Por Sylvia Vaamonde
El hombre es el único animal que tropieza dos veces con la
misma urna, y tres con el mismo político. Por ese motivo poco se puede añadir a
la intervención cafetera de Ana Botella que no sea tratar de descafeinarla o
pasar olímpicamente de la misma, más alta, más lejos o más fuerte. Pero lo
cierto es que más allá de la sacarina y las pastas convendría detenernos en el
hecho de que la histriónica alcaldesa actuó bajo la batuta de un profesional de
la cosa, un ganapán que vive de decir a quien quiera pagarle cómo debe hacer
aquello que ni él, en su sano juicio, se atrevería a imaginar siquiera. Es el
asesor, el politólogo, el maestro de oratoria que tan bien conocemos en Galicia
y Santiago. Conde Roa, recuérdese, tenía tres a sueldo cuando alcalde, tres
como tres soles, y no era el único, aunque mejor dejar correr el auga de las
editoriales, no sea qué, que auga pasada mueve molino con piedras de comulgar.
El caso es que haberlos hailos, es lo preocupante, señores y
personas. Cuando se ha conocido a alguno de estos la sensación unánime, el
asesor político considera al asesorado lelo, tonto hasta decir basta, no solo
por necesitar de él sino además pagarle. Ese es tal vez el motivo por el que su
tarea principal no sea la de asesorarle honradamente, es decir, escapar del asesorado
donde no pueda encontrarlo, sino convencerle sin demasiado esfuerzo de la
necesidad de contar con su asesoramiento y sus quinquenios. Ana Botella es buen
ejemplo porteño de lo dicho, ¿o acaso si los tales asesores se creyeran la
mitad de lo que dicen no serían por ventura ellos los mejores candidatos?
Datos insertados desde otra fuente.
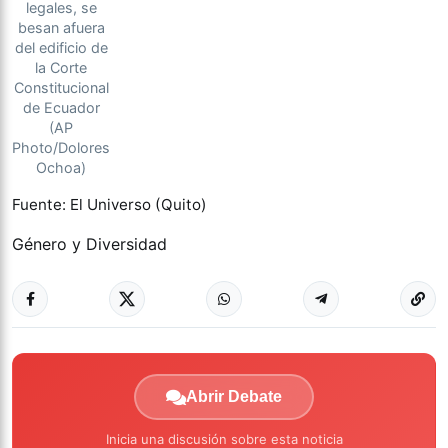
legales, se
besan afuera
del edificio de
la Corte
Constitucional
de Ecuador
(AP
Photo/Dolores
Ochoa)
Fuente: El Universo (Quito)
Género y Diversidad
Abrir Debate
Inicia una discusión sobre esta noticia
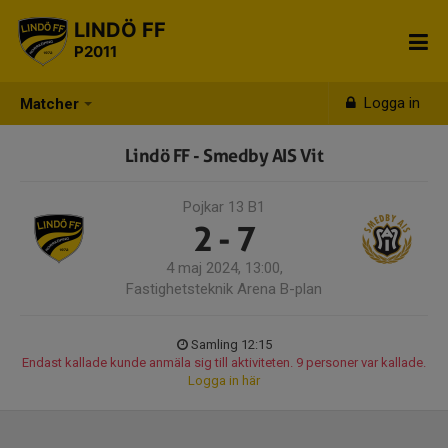
LINDÖ FF
P2011
Logga in
Matcher
Lindö FF - Smedby AIS Vit
Pojkar 13 B1
2 - 7
4 maj 2024, 13:00,
Fastighetsteknik Arena B-plan
Samling 12:15
Endast kallade kunde anmäla sig till aktiviteten. 9 personer var kallade.
Logga in här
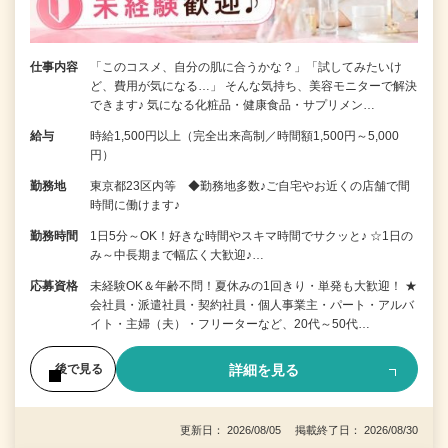
仕事内容
「このコスメ、自分の肌に合うかな？」「試してみたいけ
ど、費用が気になる…」 そんな気持ち、美容モニターで解決
できます♪ 気になる化粧品・健康食品・サプリメン…
給与
時給1,500円以上（完全出来高制／時間額1,500円～5,000
円）
勤務地
東京都23区内等 ◆勤務地多数♪ご自宅やお近くの店舗で間
時間に働けます♪
勤務時間
1日5分～OK！好きな時間やスキマ時間でサクッと♪ ☆1日の
み～中長期まで幅広く大歓迎♪…
応募資格
未経験OK＆年齢不問！夏休みの1回きり・単発も大歓迎！ ★
会社員・派遣社員・契約社員・個人事業主・パート・アルバ
イト・主婦（夫）・フリーターなど、20代～50代…
詳細を見る
後で見る
更新日： 2026/08/05 掲載終了日： 2026/08/30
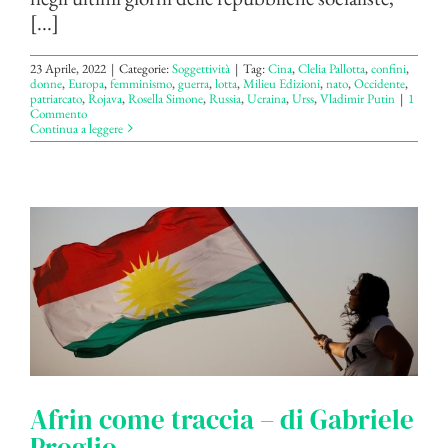
[...]
23 Aprile, 2022
|
Categorie:
Soggettività
|
Tag:
Cina
,
Clelia Pallotta
,
confini
,
donne
,
Europa
,
femminismo
,
guerra
,
lotta
,
Milieu Edizioni
,
nato
,
Occidente
,
patriarcato
,
Rojava
,
Rosella Simone
,
Russia
,
Ucraina
,
Urss
,
Vladimir Putin
|
1
Commento
Continua a leggere
Afrin come traccia – di Gabriele
Proglio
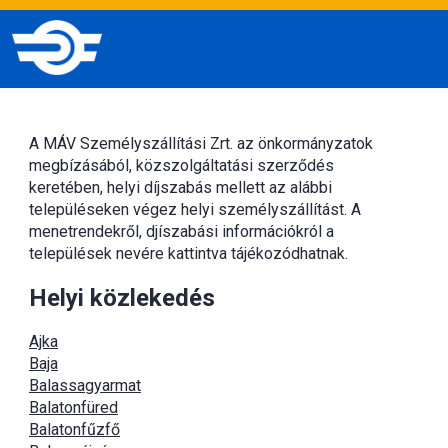
A MÁV Személyszállítási Zrt. az önkormányzatok
megbízásából, közszolgáltatási szerződés
keretében, helyi díjszabás mellett az alábbi
településeken végez helyi személyszállítást. A
menetrendekről, djíszabási információkról a
települések nevére kattintva tájékozódhatnak.
Helyi közlekedés
Ajka
Baja
Balassagyarmat
Balatonfüred
Balatonfűzfő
Poco, muy poco tienen que ver los asesores patrios con sus
orígenes anglosajones, allí donde importa ser lo que se parece ser, que aquí lo
de contar con politólogos es más cosa iberoamericana, de bananas y palmerales,
del menos samba y más trabajar, como si tener asesores fuera como, por decir
algo chorra, un doctorado en periodismo, como un vibrador para el ego y muy poco
más. En un país donde la egolatría es religión, presumir de contar con asesores
de oratoria como antaño de oratorios, que te laman el oído es el no va menos
del provincianismo. Que para esos menesteres no se cuenta con los amigos porque
estos, al no cobrar, no se consideran gentes de fiar y donde menos te lo
esperas te dicen lo que no te gusta. Por eso es siempre mejor tener al lado a
quien siempre te dirá lo grande que eres, que pagar, lo que se dice pagar, ya
lo hará el pato.
¿Cómo olvidar aquella estancia de Cocodrilo Dundee en
América cuando al ver en la gran ciudad tantas placas de psicólogos preguntaba
a su acompañante si es que allí naie tenía amigos? Pues así con los asesores. O
casi.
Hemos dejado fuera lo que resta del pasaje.